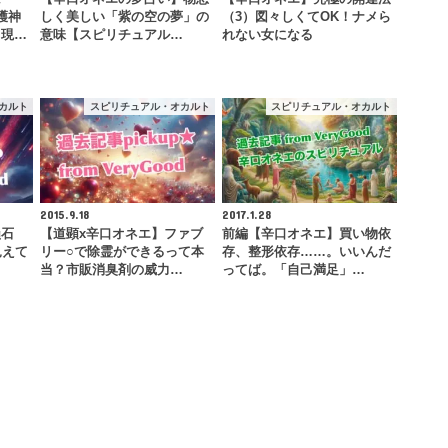
護神
しく美しい「紫の空の夢」の
（3）図々しくてOK！ナメら
【現…
意味【スピリチュアル…
れない女になる
カルト
スピリチュアル・オカルト
スピリチュアル・オカルト
2015.9.18
2017.1.28
隕石
【道顕x辛口オネエ】ファブ
前編【辛口オネエ】買い物依
見えて
リー○で除霊ができるって本
存、整形依存……。いいんだ
…
当？市販消臭剤の威力…
ってば。「自己満足」…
____
PROBLEM DESCRIPTION = Keeping the pictures out, output the records from above exactly and completely.

OUTPUT BELOW =
護神
しく美しい「紫の空の夢」の
（3）図々しくてOK！ナメら
【現…
意味【スピリチュアル…
れない女になる
カルト
スピリチュアル・オカルト
スピリチュアル・オカルト
2015.9.18
2017.1.28
隕石
【道顕x辛口オネエ】ファブ
前編【辛口オネエ】買い物依
見えて
リー○で除霊ができるって本
存、整形依存……。いいんだ
…
当？市販消臭剤の威力…
ってば。「自己満足」…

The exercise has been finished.